Wednesday, May 04, 2022

Trese, Vol. 2: Unreported Murders by Budjette Tan and KaJo Baldismo

I feel like I did this already, but that was a decade ago, so maybe I need to do it again.

Also, and probably more importantly, the last time I talked about this book, it wasn't actually available at my end of the Pacific at all, which made my praise slightly beside the point for most people. But, luckily, the Trese books are now coming out from Ablaze: the third volume hit in January and the fourth (which is beyond where I saw the first time around) is coming in May. 

But, here we are with Trese 2: Unreported Murders, collecting what were four issues of the floppy-comics series of the same name, originally published in the Philippines sometime in the mid-Aughts. (See also my post from last year on the first book in its Ablaze edition.) Trese is our main character: Alexandra Trese, who runs a bar in Manilla and also is called in by the police on "weird" cases.

This is an urban fantasy, of the common subset that assumes every folkloric or imagined creature is real - they're all out there somewhere, and they interact with each other and mankind in complicated and often violent ways. Sometimes they need to be dealt with, or just figured out. That's what Trese does, and what - as we get some hints in these stories - her father did before her.

On a base level, Trese is just good urban fantasy: taut, exciting, full of action and mystery and strangeness. For Filipinos, there's the added frisson that the fantasy creatures are all part of their folklore - this isn't yet another story full of the same old boring werewolves and vampires and tedious brain-eating zombies. For non-Filipinos, I think that's an even better point: these are strange creatures. I don't know what they are, what they might do, how they connect to the world, what their powers and concerns are. Fantasy all too often falls into the familiar; Trese has no truck with that.

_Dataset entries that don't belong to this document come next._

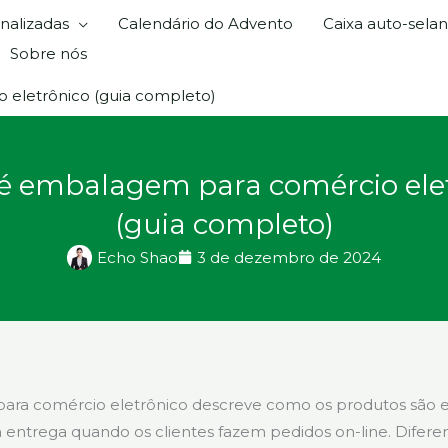
nalizadas
Calendário do Advento
Caixa auto-sela
Sobre nós
eletrônico (guia completo)
é embalagem para comércio ele
(guia completo)
Echo Shao
3 de dezembro de 2024
ra comércio eletrônico descreve como os produtos são 
a entrega quando os clientes fazem pedidos on-line. Difer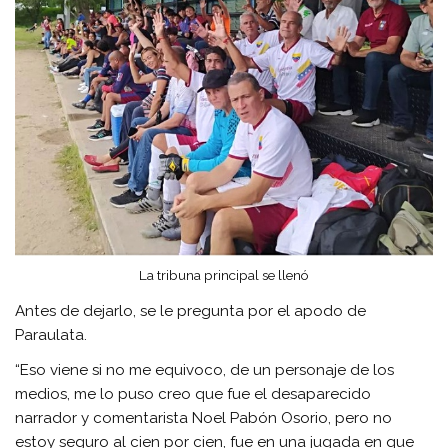
La tribuna principal se llenó
Antes de dejarlo, se le pregunta por el apodo de
Paraulata.
“Eso viene si no me equivoco, de un personaje de los
medios, me lo puso creo que fue el desaparecido
narrador y comentarista Noel Pabón Osorio, pero no
estoy seguro al cien por cien, fue en una jugada en que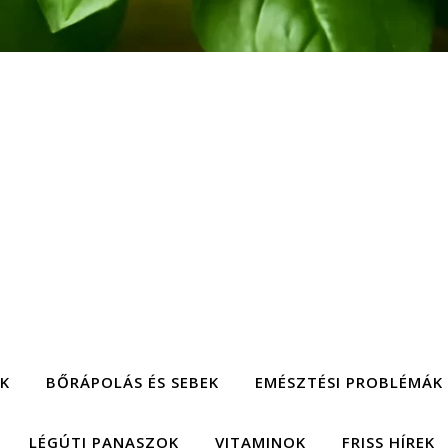
EK
BŐRÁPOLÁS ÉS SEBEK
EMÉSZTÉSI PROBLÉMÁK
LÉGÚTI PANASZOK
VITAMINOK
FRISS HÍREK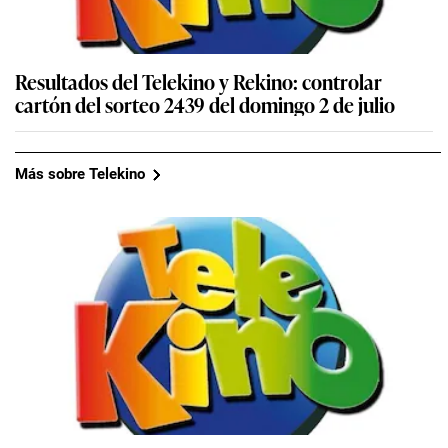
Resultados del Telekino y Rekino: controlar
cartón del sorteo 2439 del domingo 2 de julio
Más sobre Telekino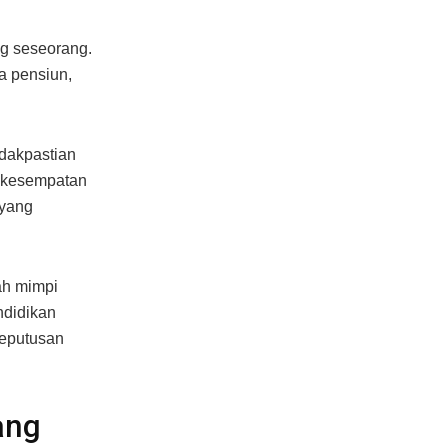
g seseorang.
a pensiun,
idakpastian
i kesempatan
 yang
ah mimpi
ndidikan
keputusan
ang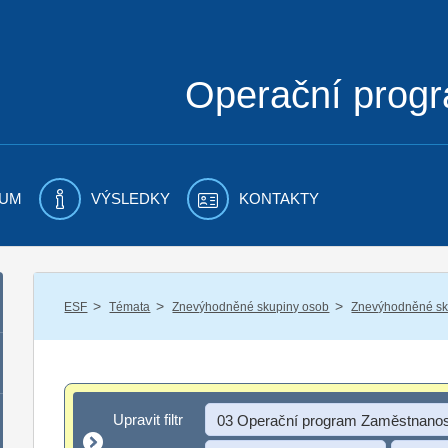
Operační prog
UM
VÝSLEDKY
KONTAKTY
/
/
/
ESF
Témata
Znevýhodněné skupiny osob
Znevýhodněné sku
Upravit filtr
Upravit filtr
03 Operační program Zaměstnanos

And even more than that, Trese has the secret weapon of KaJo Baldismo's art. Writer Budjette Tan gives him a lot to work with, true - all of those strange and frightening creatures, all of the odd corners of urban life where they lurk - but Baldismo's pages, more often with black backgrounds than white, are gloriously detailed and atmospheric, moving from sketchy figures obscured by mist to tight close-ups on detailed faces quickly and confidently. And don't get me started on the creatures he draws: Baldismo draws the details of horror as well as anyone since Swamp Thing-era Steve Bissette, and has a similar taste for both small things crawling and damp things flying.

As I said, this book collects four stories, four cases. They all have a similar structure: something bad is happening, Trese is called in, and it all gets worse before she fixes it, with the aid of her two bodyguards (not explained here, though they're clearly something folklorically specific, like all of the other supernatural elements), her connections, and her knowledge. They're good stories, creepy and specific and dark and ominous and startling. And, these days, they're easy to find in the USA, so there's no excuse not to read them.